I had no sooner stepped out of the hotel than I realized I'd have to go back and fetch my jacket.  I'd forgotten about the fog and misty rain of Galicia. (No wonder there's still a thriving trade in handmade umbrellas here).   Then I headed for a staircase I remembered from the night before when I was buying bread.  I was taking a morning constitutional atop the Roman walls of Lugo.



Up high it was yet another world.  Everyone, it seemed, used the wide thoroughfare up on the  walls to get around.  I saw teenaged girls, runners, dog walkers, and people going to work.
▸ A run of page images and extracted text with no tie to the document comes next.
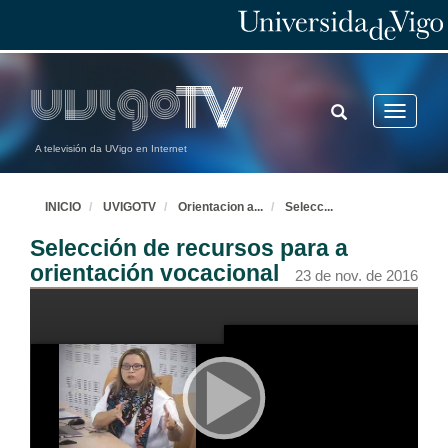
TOGGLE
Toggle
SEARCH
navigatio
A televisión da UVigo en Internet
INICIO
UVIGOTV
Orientacion a
...
Selecc
...
Selección de recursos para a
orientación vocacional
23 de nov. de 2016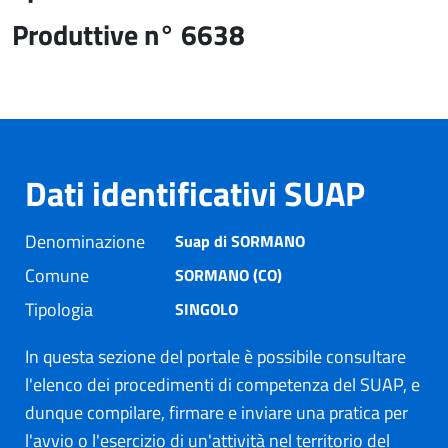
Produttive n° 6638
Dati identificativi SUAP
Denominazione
Suap di SORMANO
Comune
SORMANO (CO)
Tipologia
SINGOLO
In questa sezione del portale è possibile consultare
l'elenco dei procedimenti di competenza del SUAP, e
dunque compilare, firmare e inviare una pratica per
l'avvio o l'esercizio di un'attività nel territorio del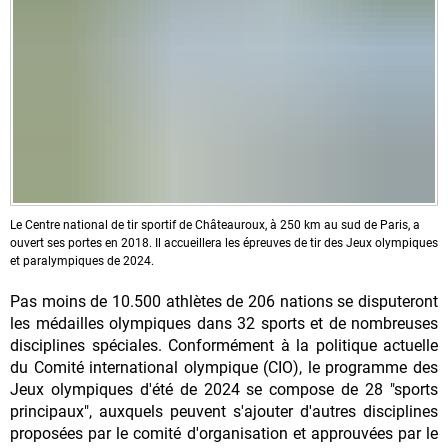
Le Centre national de tir sportif de Châteauroux, à 250 km au sud de Paris, a
ouvert ses portes en 2018. Il accueillera les épreuves de tir des Jeux olympiques
et paralympiques de 2024.
Pas moins de 10.500 athlètes de 206 nations se disputeront
les médailles olympiques dans 32 sports et de nombreuses
disciplines spéciales. Conformément à la politique actuelle
du Comité international olympique (CIO), le programme des
Jeux olympiques d'été de 2024 se compose de 28 "sports
principaux", auxquels peuvent s'ajouter d'autres disciplines
proposées par le comité d'organisation et approuvées par le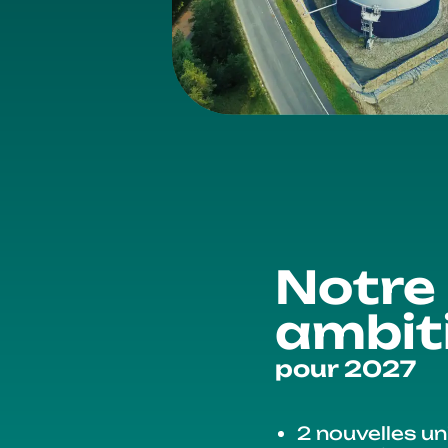
Notre
ambit
pour 2027
2 nouvelles un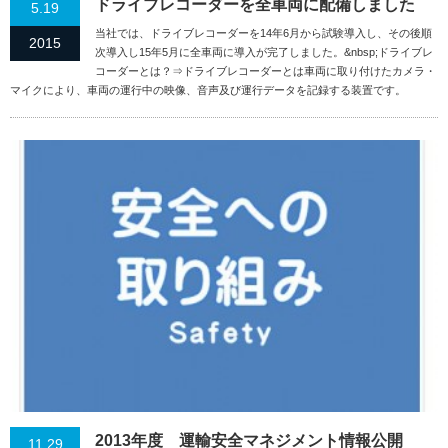
ドライブレコーダーを全車両に配備しました
5.19
当社では、ドライブレコーダーを14年6月から試験導入し、その後順
2015
次導入し15年5月に全車両に導入が完了しました。&nbsp;ドライブレ
コーダーとは？⇒ドライブレコーダーとは車両に取り付けたカメラ・
マイクにより、車両の運行中の映像、音声及び運行データを記録する装置です。
2013年度 運輸安全マネジメント情報公開
11.29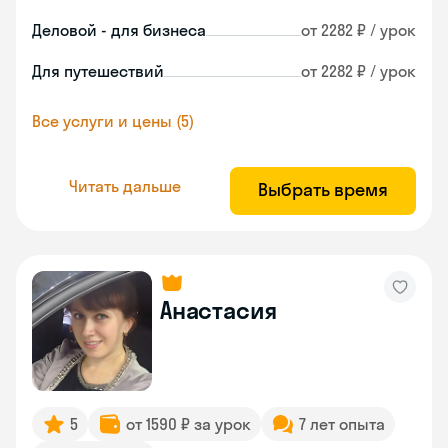
Деловой - для бизнеса
от 2282 ₽ / урок
Для путешествий
от 2282 ₽ / урок
Все услуги и цены (5)
Читать дальше
Выбрать время
Анастасия
5
от 1590 ₽ за урок
7 лет опыта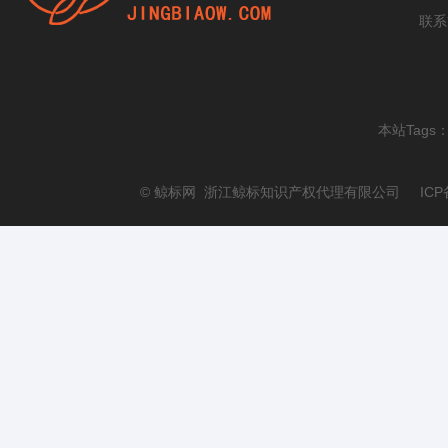
联系
本站Tags
© 鲸标网 浙江鲸标知识产权代理有限公司 ICP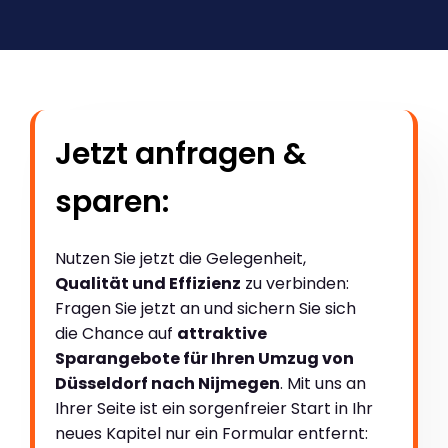
Jetzt anfragen &
sparen:
Nutzen Sie jetzt die Gelegenheit,
Qualität und Effizienz
zu verbinden:
Fragen Sie jetzt an und sichern Sie sich
die Chance auf
attraktive
Sparangebote für Ihren Umzug von
Düsseldorf nach Nijmegen
. Mit uns an
Ihrer Seite ist ein sorgenfreier Start in Ihr
neues Kapitel nur ein Formular entfernt: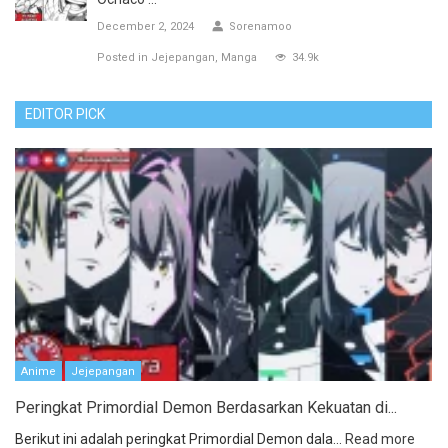
December 2, 2024
Sorenamoo
Posted in
Jejepangan
Manga
34.9k
EDITOR PICK
Anime
Jejepangan
Peringkat Primordial Demon Berdasarkan Kekuatan di...
Berikut ini adalah peringkat Primordial Demon dala...
Read more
 I communed with pigeons and jackdaws, sharing their birds-eye view.  I could see the town within the walls with its beautiful slate roofs and well kept plazas,  and the town without, elegant multi-storey apartments, white brick excrescences from the seventies, and  even more run-down areas.  I could see out to the River Mino at the foot of what I realized now was a very substantial hill.  I could see the University and all of the suburbs.  There were churches, convents, archaeological excavations, and urban renewal at work.
As I rounded every curve, something new unshrouded itself from the mist.  Far in the distance I could see the twin spires of the Cathedral where I would visit after I'd had some coffee.  This was one tourist venue that did not disappoint!




Apart from the walls themselves, much of Roman Lugo, or Lucus Augusti, as the Romans called it, is underground now.  By the end of the day I'd seen the mosaics which once graced a fine villa, just down (and under!)  the street from my hotel, and had sought out the remains of the Roman baths, which were, in a word, underwhelming.  I'd walked down the steep hill to the Mino, and enjoyed the croaking of frogs in its reedy shallows. I was surprised because the steep ups and downs in Lugo weren't bothering my legs unduly.   I'd walked to the Library and written my emails, I'd had three meals in the same cafe, and watched a bit of live soap opera.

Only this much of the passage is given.